**** Given data

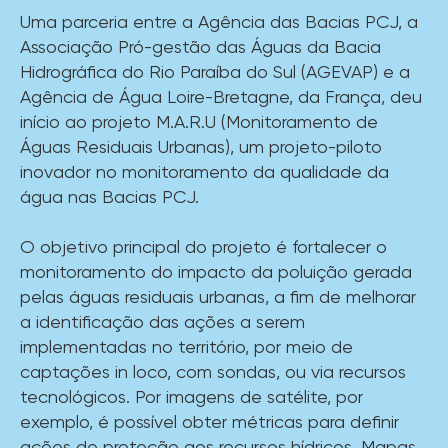
Uma parceria entre a Agência das Bacias PCJ, a
Associação Pró-gestão das Águas da Bacia
Hidrográfica do Rio Paraíba do Sul (AGEVAP) e a
Agência de Água Loire-Bretagne, da França, deu
início ao projeto M.A.R.U (Monitoramento de
Águas Residuais Urbanas), um projeto-piloto
inovador no monitoramento da qualidade da
água nas Bacias PCJ.
O objetivo principal do projeto é fortalecer o
monitoramento do impacto da poluição gerada
pelas águas residuais urbanas, a fim de melhorar
a identificação das ações a serem
implementadas no território, por meio de
captações in loco, com sondas, ou via recursos
tecnológicos. Por imagens de satélite, por
exemplo, é possível obter métricas para definir
ações de proteção aos recursos hídricos. Mapas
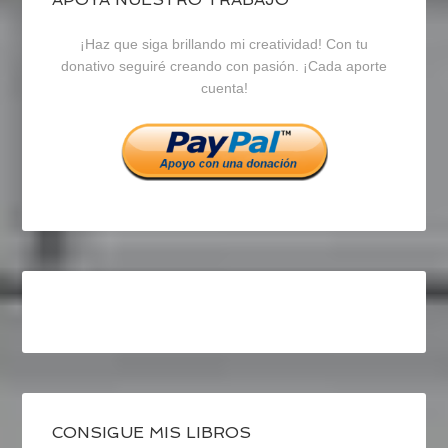
blogrecursosep
recursosep
recursosep
¡Haz que siga brillando mi creatividad! Con tu
en
en
en
donativo seguiré creando con pasión. ¡Cada aporte
cuenta!
Facebook
Twitter
Instagram
CONSIGUE MIS LIBROS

********

Set down nothing but the lines from the one containing "donativo seguiré creando" through the final line above, exactly as written.

- Result of this exercise
donativo seguiré creando con pasión. ¡Cada aporte
cuenta!
Facebook
Twitter
Instagram
CONSIGUE MIS LIBROS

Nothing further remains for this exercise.